> **Work item**
The output should be the line containing "Task: Click on the 20" and every later line of the records, exactly as written, and nothing else.

> **Stored data**
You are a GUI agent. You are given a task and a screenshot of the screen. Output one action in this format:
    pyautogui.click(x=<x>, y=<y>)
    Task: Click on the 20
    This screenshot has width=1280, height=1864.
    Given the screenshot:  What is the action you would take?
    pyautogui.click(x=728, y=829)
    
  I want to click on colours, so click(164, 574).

> **Expected answer**
    Task: Click on the 20
    This screenshot has width=1280, height=1864.
    Given the screenshot:  What is the action you would take?
    pyautogui.click(x=728, y=829)
    
  I want to click on colours, so click(164, 574).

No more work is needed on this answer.